Those lines of the records that contain "length" are to be located and copied.

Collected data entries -
Start of Block
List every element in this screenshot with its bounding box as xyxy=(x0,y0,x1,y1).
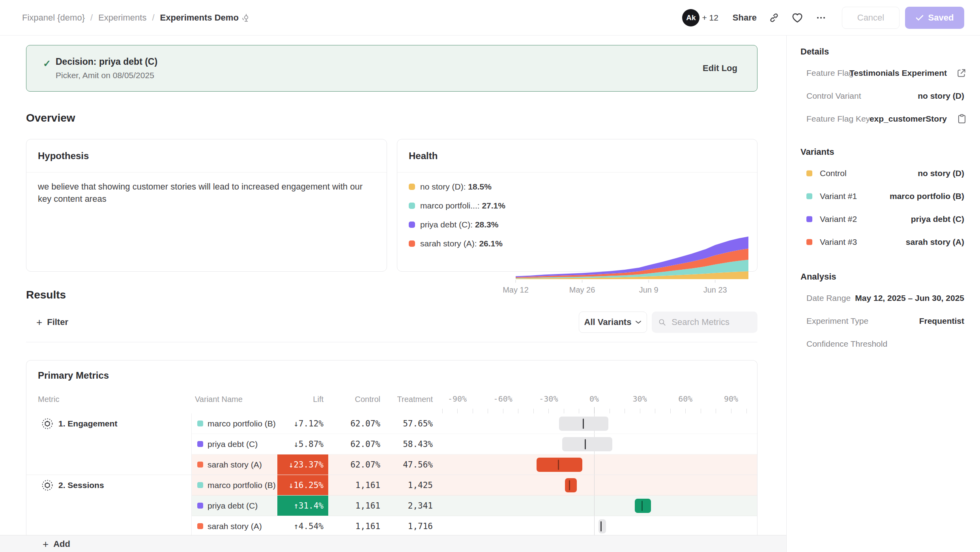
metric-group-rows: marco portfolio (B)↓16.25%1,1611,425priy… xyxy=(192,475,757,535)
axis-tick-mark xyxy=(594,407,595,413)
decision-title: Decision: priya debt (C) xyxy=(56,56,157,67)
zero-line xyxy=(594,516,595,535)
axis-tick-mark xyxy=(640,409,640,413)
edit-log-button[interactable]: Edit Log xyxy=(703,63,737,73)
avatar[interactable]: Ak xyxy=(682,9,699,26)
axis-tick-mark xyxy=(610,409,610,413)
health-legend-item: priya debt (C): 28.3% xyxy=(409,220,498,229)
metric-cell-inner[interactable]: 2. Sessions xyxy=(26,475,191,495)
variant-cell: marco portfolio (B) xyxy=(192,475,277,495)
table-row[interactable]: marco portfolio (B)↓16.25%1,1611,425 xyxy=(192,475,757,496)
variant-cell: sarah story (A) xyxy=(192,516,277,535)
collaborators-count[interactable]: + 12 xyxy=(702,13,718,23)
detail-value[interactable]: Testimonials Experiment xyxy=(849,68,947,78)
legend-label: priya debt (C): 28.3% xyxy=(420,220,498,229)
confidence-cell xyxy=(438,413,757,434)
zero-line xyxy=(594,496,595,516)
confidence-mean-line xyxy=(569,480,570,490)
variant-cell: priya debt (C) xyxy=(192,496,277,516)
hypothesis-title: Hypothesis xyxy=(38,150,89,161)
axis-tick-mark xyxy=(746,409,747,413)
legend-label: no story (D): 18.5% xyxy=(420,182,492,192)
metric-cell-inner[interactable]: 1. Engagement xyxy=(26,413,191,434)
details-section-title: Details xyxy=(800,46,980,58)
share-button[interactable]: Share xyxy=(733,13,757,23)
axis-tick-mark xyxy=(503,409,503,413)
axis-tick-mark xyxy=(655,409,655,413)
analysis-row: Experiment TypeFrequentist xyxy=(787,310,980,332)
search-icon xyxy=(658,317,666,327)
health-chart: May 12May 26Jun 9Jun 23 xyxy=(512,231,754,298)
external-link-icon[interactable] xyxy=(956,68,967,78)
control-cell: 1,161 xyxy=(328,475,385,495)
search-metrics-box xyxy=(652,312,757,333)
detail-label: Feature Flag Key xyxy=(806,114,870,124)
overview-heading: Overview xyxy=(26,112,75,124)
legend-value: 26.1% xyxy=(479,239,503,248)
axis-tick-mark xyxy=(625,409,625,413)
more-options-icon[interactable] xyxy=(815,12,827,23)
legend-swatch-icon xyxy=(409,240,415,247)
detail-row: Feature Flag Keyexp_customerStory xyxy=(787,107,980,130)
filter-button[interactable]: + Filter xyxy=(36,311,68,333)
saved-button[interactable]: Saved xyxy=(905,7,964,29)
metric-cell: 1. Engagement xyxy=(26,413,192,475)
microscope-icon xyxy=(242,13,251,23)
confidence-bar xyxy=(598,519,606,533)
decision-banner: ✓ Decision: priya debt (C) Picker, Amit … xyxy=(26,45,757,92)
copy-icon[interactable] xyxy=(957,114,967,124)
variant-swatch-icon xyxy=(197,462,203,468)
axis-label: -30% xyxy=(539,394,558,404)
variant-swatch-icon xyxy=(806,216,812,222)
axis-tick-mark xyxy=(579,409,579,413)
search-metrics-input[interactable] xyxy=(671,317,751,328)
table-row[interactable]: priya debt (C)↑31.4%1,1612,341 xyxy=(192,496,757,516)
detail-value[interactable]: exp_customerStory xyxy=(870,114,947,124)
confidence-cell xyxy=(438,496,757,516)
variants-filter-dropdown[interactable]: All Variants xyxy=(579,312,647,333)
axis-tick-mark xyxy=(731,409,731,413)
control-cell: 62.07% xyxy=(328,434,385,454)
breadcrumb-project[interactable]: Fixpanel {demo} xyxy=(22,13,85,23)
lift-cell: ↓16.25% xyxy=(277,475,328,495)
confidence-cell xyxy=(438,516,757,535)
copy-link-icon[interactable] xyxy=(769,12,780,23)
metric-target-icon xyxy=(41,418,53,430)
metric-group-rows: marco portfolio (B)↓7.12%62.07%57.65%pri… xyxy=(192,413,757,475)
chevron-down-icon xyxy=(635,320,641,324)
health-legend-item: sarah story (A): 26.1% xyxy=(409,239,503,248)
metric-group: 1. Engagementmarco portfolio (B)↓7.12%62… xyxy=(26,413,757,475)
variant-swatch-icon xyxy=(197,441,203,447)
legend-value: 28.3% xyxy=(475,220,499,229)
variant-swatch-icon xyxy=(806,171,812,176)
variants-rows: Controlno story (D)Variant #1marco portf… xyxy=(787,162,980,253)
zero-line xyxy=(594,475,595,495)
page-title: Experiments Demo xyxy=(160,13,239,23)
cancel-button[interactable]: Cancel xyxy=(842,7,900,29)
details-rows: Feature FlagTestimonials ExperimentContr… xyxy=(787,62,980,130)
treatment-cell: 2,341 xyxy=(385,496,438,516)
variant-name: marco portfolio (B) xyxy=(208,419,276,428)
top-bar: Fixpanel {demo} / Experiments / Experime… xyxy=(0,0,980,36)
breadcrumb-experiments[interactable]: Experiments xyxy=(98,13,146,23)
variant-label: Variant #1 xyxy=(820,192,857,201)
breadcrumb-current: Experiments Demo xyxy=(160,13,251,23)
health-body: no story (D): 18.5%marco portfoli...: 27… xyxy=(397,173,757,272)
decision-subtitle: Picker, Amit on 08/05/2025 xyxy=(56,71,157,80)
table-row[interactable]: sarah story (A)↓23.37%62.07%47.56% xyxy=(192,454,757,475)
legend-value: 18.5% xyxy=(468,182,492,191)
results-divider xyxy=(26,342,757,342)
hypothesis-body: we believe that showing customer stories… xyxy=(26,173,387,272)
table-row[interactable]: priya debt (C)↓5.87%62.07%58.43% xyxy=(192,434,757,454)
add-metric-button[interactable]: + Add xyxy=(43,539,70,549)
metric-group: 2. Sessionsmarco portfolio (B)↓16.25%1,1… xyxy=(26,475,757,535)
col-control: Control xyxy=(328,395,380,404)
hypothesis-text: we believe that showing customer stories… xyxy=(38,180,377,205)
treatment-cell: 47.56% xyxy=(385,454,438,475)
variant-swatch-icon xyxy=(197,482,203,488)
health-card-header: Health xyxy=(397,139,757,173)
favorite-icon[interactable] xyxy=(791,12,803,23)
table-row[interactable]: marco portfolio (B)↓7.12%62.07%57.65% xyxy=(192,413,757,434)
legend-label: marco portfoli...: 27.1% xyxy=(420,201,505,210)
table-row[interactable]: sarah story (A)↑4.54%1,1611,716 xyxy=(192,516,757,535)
End of Block
Start of Block
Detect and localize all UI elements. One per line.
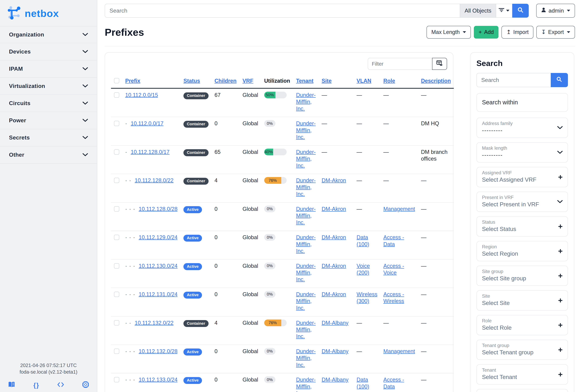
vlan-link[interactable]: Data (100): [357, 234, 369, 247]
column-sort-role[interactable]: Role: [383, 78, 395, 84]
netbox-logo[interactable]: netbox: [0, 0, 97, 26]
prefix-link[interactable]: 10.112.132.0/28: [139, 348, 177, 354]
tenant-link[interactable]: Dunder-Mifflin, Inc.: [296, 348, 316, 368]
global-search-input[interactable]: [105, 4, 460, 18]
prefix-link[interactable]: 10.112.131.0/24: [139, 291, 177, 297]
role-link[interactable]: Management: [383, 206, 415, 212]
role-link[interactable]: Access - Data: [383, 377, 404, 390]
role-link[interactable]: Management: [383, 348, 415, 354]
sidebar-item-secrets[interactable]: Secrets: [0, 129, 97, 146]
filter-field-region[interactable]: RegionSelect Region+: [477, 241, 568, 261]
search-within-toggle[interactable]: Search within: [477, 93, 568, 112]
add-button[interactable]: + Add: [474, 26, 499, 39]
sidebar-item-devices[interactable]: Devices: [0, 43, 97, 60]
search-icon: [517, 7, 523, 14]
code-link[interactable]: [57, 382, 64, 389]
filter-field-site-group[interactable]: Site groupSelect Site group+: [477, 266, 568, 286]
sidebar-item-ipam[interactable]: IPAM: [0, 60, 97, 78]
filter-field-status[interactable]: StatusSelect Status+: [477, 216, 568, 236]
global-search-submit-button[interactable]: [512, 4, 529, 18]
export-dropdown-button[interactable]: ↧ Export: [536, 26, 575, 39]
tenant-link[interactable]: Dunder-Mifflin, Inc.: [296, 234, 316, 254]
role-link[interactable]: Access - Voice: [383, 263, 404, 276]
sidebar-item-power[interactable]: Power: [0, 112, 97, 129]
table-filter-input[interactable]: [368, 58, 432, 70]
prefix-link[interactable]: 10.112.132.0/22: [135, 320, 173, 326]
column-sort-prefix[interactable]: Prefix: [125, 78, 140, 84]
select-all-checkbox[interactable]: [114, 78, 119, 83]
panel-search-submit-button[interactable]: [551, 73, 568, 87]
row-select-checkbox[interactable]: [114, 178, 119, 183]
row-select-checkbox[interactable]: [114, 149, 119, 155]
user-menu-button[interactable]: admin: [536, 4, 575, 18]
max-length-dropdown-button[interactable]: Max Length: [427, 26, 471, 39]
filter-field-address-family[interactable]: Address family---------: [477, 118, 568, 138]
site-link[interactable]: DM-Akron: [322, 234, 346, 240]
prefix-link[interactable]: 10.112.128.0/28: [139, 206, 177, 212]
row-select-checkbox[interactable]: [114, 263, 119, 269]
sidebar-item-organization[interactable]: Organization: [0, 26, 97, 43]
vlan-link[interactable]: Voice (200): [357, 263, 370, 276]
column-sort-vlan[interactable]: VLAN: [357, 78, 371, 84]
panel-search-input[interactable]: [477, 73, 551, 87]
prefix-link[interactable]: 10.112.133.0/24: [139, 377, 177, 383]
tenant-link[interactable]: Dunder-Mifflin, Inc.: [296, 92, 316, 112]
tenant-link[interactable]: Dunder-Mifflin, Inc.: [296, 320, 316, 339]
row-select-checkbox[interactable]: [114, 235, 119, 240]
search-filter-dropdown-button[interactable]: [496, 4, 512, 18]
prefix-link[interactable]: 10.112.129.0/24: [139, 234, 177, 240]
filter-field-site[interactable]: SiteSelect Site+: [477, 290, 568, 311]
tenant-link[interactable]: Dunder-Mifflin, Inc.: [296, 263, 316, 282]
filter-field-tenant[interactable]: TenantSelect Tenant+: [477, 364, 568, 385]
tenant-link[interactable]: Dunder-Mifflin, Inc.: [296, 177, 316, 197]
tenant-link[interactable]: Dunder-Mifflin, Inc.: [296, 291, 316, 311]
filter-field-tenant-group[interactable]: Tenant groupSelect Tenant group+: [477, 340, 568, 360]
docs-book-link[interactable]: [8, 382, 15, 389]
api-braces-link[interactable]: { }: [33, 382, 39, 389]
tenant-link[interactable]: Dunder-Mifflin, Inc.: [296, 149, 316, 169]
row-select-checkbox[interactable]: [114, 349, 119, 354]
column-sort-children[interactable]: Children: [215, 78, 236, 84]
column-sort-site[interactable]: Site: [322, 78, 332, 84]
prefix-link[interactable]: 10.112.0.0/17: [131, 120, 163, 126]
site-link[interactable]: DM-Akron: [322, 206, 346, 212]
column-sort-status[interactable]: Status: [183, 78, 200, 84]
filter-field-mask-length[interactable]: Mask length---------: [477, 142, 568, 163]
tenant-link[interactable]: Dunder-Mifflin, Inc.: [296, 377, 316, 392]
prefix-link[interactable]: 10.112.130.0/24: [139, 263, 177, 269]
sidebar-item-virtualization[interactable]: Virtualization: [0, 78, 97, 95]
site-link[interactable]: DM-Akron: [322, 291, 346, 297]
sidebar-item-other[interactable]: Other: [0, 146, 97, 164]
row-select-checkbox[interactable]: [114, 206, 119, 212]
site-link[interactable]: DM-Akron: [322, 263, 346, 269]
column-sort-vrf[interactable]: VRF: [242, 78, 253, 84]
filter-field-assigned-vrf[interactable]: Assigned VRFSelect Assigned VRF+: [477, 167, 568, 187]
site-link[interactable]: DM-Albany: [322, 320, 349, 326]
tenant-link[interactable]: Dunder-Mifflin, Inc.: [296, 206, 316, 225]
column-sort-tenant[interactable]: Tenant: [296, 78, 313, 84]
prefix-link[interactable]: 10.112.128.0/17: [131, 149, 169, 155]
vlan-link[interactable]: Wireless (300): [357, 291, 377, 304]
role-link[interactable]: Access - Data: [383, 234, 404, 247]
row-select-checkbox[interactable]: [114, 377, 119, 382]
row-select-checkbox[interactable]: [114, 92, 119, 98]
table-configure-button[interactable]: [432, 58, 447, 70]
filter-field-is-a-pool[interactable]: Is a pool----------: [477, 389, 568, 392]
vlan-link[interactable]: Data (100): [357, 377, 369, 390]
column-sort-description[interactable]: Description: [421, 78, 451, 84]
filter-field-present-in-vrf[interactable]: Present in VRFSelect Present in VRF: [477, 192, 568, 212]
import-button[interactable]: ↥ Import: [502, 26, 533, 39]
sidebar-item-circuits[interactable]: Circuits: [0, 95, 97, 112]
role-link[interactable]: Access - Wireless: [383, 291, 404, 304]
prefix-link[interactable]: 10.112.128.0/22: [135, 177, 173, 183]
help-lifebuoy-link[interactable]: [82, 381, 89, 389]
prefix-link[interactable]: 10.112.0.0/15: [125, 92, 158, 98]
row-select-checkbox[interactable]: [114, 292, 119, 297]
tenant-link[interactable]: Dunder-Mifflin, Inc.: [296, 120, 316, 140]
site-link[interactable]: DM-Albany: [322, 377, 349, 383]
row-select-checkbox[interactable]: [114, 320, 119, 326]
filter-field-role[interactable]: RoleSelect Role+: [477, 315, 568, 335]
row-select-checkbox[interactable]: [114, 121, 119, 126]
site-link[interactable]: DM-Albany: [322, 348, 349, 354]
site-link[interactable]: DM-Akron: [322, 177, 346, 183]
End of Block
Finished task -
max-length-dropdown-button[interactable]: Max Length: [427, 26, 471, 39]
filter-field-mask-length[interactable]: Mask length---------: [477, 142, 568, 163]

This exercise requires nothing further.